Er nennt es die "Zeuge-Übung".
Die Zeuge-Übung fasst einiges von dem zusammen, was die grössten Mystiker der Welt taten, um über Körper und persönlichen Geist hinauszugelangen und den Zeugen zu finden. "Meine Fassung hatte ich nach Roberto Assagioli, dem Begründer der Psychosynthesis, formuliert, aber im Grunde handelt es sich um die Standardtechnik der Selbsterforschung - die Urfrage "Wer bin ich?" -, die wohl vor allem durch Shri Ramana Maharshi bekannt geworden ist."
"Vergegenwärtige Dir jeden Satz so klar, wie Du kannst:
Ich habe eine Körper, aber ich bin nicht mein Körper.
Ich kann meinen Körper sehen und fühlen, und was gesehen und gefühlt werden kann, ist nicht der wahre Suchende.
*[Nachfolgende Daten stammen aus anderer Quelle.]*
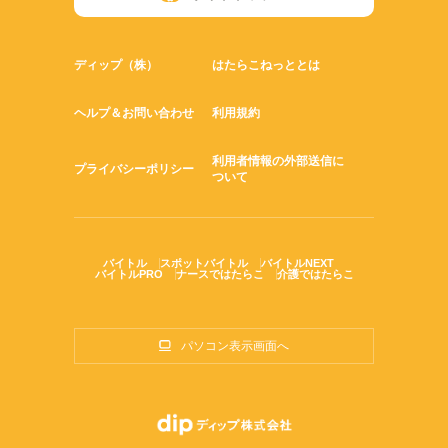
ディップ（株）
はたらこねっととは
ヘルプ＆お問い合わせ
利用規約
利用者情報の外部送信に
プライバシーポリシー
ついて
バイトル
スポットバイトル
バイトルNEXT
バイトルPRO
ナースではたらこ
介護ではたらこ
パソコン表示画面へ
Mein Körper kann müde oder erregt, krank oder gesund, schwer oder leicht, angstvoll oder ruhig sein, aber das hat nichts mit meinem inneren Ich, dem Zeugen, zu tun. Ich habe einen Körper, aber ich bin nicht mein Körper.
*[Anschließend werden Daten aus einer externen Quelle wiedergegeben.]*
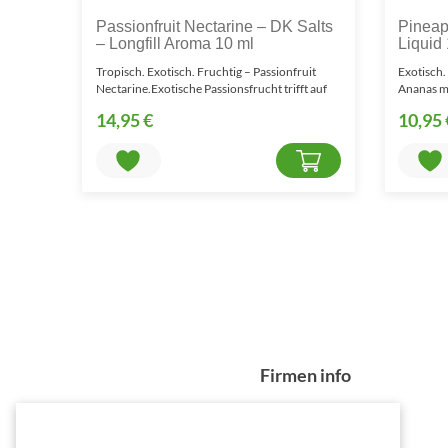
Passionfruit Nectarine – DK Salts
Pineapp
– Longfill Aroma 10 ml
Liquid
Tropisch. Exotisch. Fruchtig – Passionfruit
Exotisch.
Nectarine.Exotische Passionsfrucht trifft auf
Ananas mi
saftige Ne..
DK Sa..
14,95 €
10,95 
Firmen info
Über Madvapes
Ich habe Wünsche, aber ich bin nicht meine Wünsche.
Ich kann meine Wünsche erkennen, und was erkannt werden kann, ist nicht der wahre Erkennende. Wünsche kommen und gehen, sie ziehen durch mein Bewusstsein, aber sie berühren mein inneres Ich nicht, den Zeugen. Ich habe Wünsche, aber ich bin nicht die Wünsche.
Ich habe Emotionen, aber ich bin nicht meine Emotionen.
Ich kann meine Emotionen empfinden und spüren, und was empfunden und gespürt werden kann, ist nicht der wahre Empfindende. Emotionen gehen durch mich hindurch, aber sie berühren mein inneres Ich nicht, den Zeugen. Ich habe Emotionen, aber ich bin nicht die Emotionen.
Ich habe Gedanken, aber ich bin nicht meine Gedanken.
Ich kann meine Gedanken sehen und erkennen, und was erkannt werden kann, ist nicht der wahre Erkennende. Gedanken kommen und gehen, aber sie berühren mein inneres ich nicht, den wahren Zeugen. Ich habe Gedanken, aber ich bin nicht die Gedanken."
"Wenn Sie das beharrlich üben, wird die Einsicht, die darin liegt, wirksam werden, und Sie bemerken vielleicht Ansätze zu einem völlig anderen "Ich-Gefühl". Es kann zum Beispiel sein, dass Sie eine Ahnung bekommen von einem tiefen inneren Frieden, einer erlösenden Leichtigkeit. Dieser Grund, dieses unbewegte "Auge des Zyklons" wird seine klare Ruhe immer behalten, auch wenn draussen der Wirbelsturm von Angst und Leid rast."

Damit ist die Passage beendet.